Diane Rinaldi and her husband used PGD.
"If is wasn't for this procedure, I really believe we wouldn't have a baby," said Diane.
PGD tests embryos for disease by looking for defective chromosomes.
For example, PGD can help a couple avoid having a baby suffering from rhesus factor disease -- the potentially fatal condition caused by incompatibility between a baby's blood and that of its mother.
But avoiding disease and genetic defects is not why most couples interested in PGD seek the help of fertility specialists such as Dr. Jeffrey Steinberg.
"We're coming up on 2,000 couples now, that we've done PGD on. Eighty-five to 90 percent of those couples have done it simply for gender selection," said Dr. Steinberg.
Which disturbs Dr. Mark Hughes. He is one of the pioneers of this procedure. "I went into science and into medicine to diagnose and treat, and hopefully, cure disease. And the last time I checked, gender was not a disease."
Gender selection is banned in a large number of countries. But not in the United States. A study conducted by the Johns Hopkins University Genetics and Public Policy Center shows that about 40 percent of Americans approve the use of genetic testing to determine the sex of their future children, Kristin Magill included.

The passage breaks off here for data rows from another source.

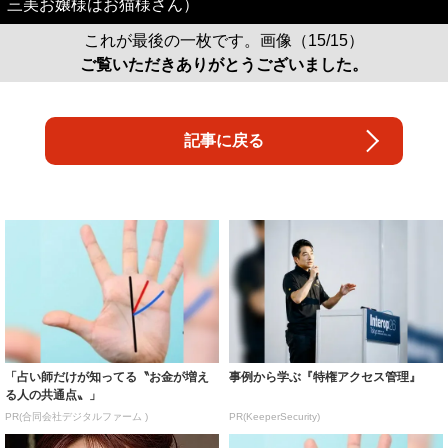
三美お嬢様はお猫様さん）
これが最後の一枚です。画像（15/15）
ご覧いただきありがとうございました。
記事に戻る
「占い師だけが知ってる〝お金が増え
事例から学ぶ『特権アクセス管理』
る人の共通点〟」
PR(合同会社デジタルファーム )
PR(KeeperSecurity)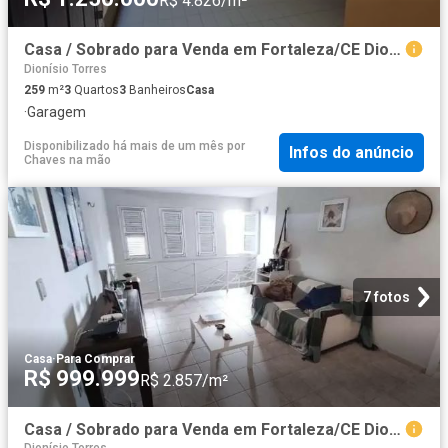
R$ 4.826/m²
Casa / Sobrado para Venda em Fortaleza/CE Dionisio Torres 3 Quartos
Dionísio Torres
259
m²
3
Quartos
3
Banheiros
Casa
·
Garagem
Disponibilizado há mais de um mês
por
Infos do anúncio
Chaves na mão
7 fotos
Casa
·
Para Comprar
R$ 999.999
R$ 2.857/m²
Casa / Sobrado para Venda em Fortaleza/CE Dionisio Torres 11 Quartos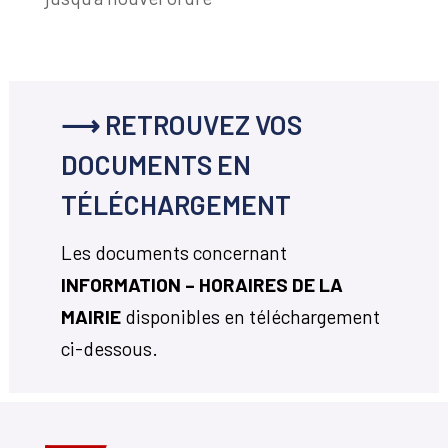
⟶ RETROUVEZ VOS
DOCUMENTS EN
TÉLÉCHARGEMENT
Les documents concernant
INFORMATION – HORAIRES DE LA
MAIRIE
disponibles en téléchargement
ci-dessous.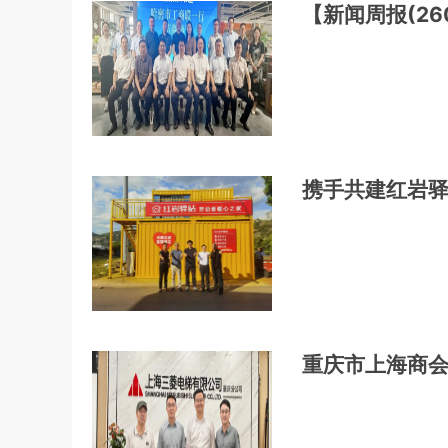
【新闻周报(26
携手共建红岩驿
重庆市上海商会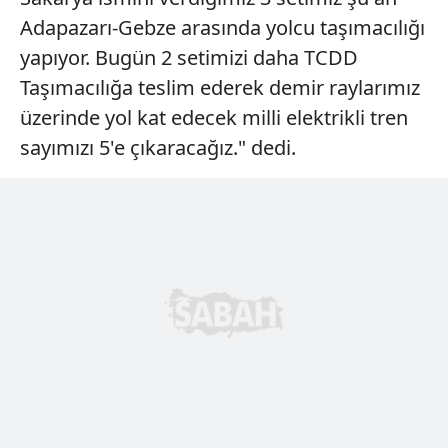
Adapazarı-Gebze arasında yolcu taşımacılığı
yapıyor. Bugün 2 setimizi daha TCDD
Taşımacılığa teslim ederek demir raylarımız
üzerinde yol kat edecek milli elektrikli tren
sayımızı 5'e çıkaracağız." dedi.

"I think it's a good opportunity for a family in the same situation as us,? she said.
The procedure is costly - $18,000 for just one try.
But there is also a much less expensive method that involves sperm-sorting and artificial insemination. Here's how it works: a sperm sample is treated with a special dye. The X sperm, which produce females, are brighter and heavier so sperm can be sorted by color and weight.
With this technique, 9 out of 10 couples who want a girl get one and 7 out of 10 couples get the boy they want.
No one knows how many couples are using PGD or other gender selecting technologies.
In the United States there does not seem to be a preferred gender according to Susannah Baruch from the Genetics and Public Policy Center. "We don't have any statistics about whether one sex is preferred over the other,? she says, ?but anecdotal evidence shows it is being used more or less equally between boys and girls."
She says choosing the sex of your child raises other ethical concerns.
"There have been objections to sex selection on the grounds that it reinforces gender discrimination and gender stereotypes. That's one ethical concern. Another is that it changes the relationship between parents and children by allowing parents to choose something about their child that would otherwise happen naturally."
The Genetics and Public Policy Center is now gathering data to find out how often couples choose the sex of their children.